Dive Brief:
- Ongoing trade tensions between Japan and South Korea have escalated in recent weeks, with Japan removing South Korea's fast export status in late August and South Korea removing Japan from its fast-track trade "white list" on Tuesday.
- The friction between the two countries began last year after the South Korean Supreme Court issued a ruling that Japanese company Nippon Steel should pay over 100 million won ($87,000) to compensate South Koreans who were forced into unpaid labor for the firm during World War II.
- Trade between the two countries has begun to plummet, as both countries now have to go through added export-import paperwork and evaluation processes for critical goods such as semiconductors, rubber and plastic and machine parts.
Dive Insight:
While the issue of Nippon Steel's compensation plays out in international courts, firms importing and exporting goods between the two countries have begun to feel the strain in the form of additional bureaucratic legwork and delays.
Import-export processes, which previously took five days, could now take as many as 15, according to South Korea's Yonhap News Agency.
Japan's Minister of Economy, Trade and Industry, Isshu Sugawara, called South Korea's decision to downgrade the country's status "regrettable," according to a Business Insider report. Though a statement from the South Korean government said the move was not retaliatory but meant to "improve South Korea's export control system."
For firms manufacturing in, or importing from, the region, the trade war has raised concerns over sourcing. In an earnings call in July of this year, LG Display's CFO Dong-Hee Suh said, "we are making preparations by ensuring uninterrupted sourcing for the short term and diversifying sourcing channels over the medium term," as the Japanese government levied export restrictions on critical inputs for technology manufacturing.
At the time, the Computing Technology Industry Association, Consumer Technology Association, the Information Technology Industry Council and other organizations sent the Japanese and South Korean trade ministers a letter calling on the two countries to expediently resolve their differences and end the restrictions. Yet tensions in the region have only intensified.
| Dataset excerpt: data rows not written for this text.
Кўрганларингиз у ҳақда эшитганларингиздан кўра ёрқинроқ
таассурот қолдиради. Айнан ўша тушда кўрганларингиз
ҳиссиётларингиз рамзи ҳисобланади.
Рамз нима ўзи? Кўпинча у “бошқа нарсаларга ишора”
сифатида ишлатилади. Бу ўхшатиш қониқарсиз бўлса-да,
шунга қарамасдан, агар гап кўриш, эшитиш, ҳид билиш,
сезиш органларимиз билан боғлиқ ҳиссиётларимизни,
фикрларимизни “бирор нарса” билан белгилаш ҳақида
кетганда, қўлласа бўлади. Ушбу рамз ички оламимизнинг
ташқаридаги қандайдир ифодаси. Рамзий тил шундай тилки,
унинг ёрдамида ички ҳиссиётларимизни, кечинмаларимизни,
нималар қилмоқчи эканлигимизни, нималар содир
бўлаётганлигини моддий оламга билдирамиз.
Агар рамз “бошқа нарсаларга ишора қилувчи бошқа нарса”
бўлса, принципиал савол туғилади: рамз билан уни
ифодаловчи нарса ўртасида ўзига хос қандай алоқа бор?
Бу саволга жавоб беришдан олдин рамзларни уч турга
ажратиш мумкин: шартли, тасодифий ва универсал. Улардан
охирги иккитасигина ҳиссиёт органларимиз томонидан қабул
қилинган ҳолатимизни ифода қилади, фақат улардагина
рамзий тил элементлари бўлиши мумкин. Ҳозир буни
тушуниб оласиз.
According to a recent Bloomberg analysis, Japan has the upper hand in the conflict thus far, as it has a trade surplus with South Korea, and invests nearly four times more there than South Korea invests in Japan. South Korea currently imports primarily raw materials, and technological or manufacturing components from Japan, whereas Japan's imports of the same materials are more diversified throughout other Asian countries.
In spite of this, neither country stands to gain from increasingly agitated trade relations as their economies remain closely linked. South Korea was Japan's third-largest trading partner in 2018, after China and the United States. Japan was South Korea's fifth-largest trading partner last year, also after China and the U.S.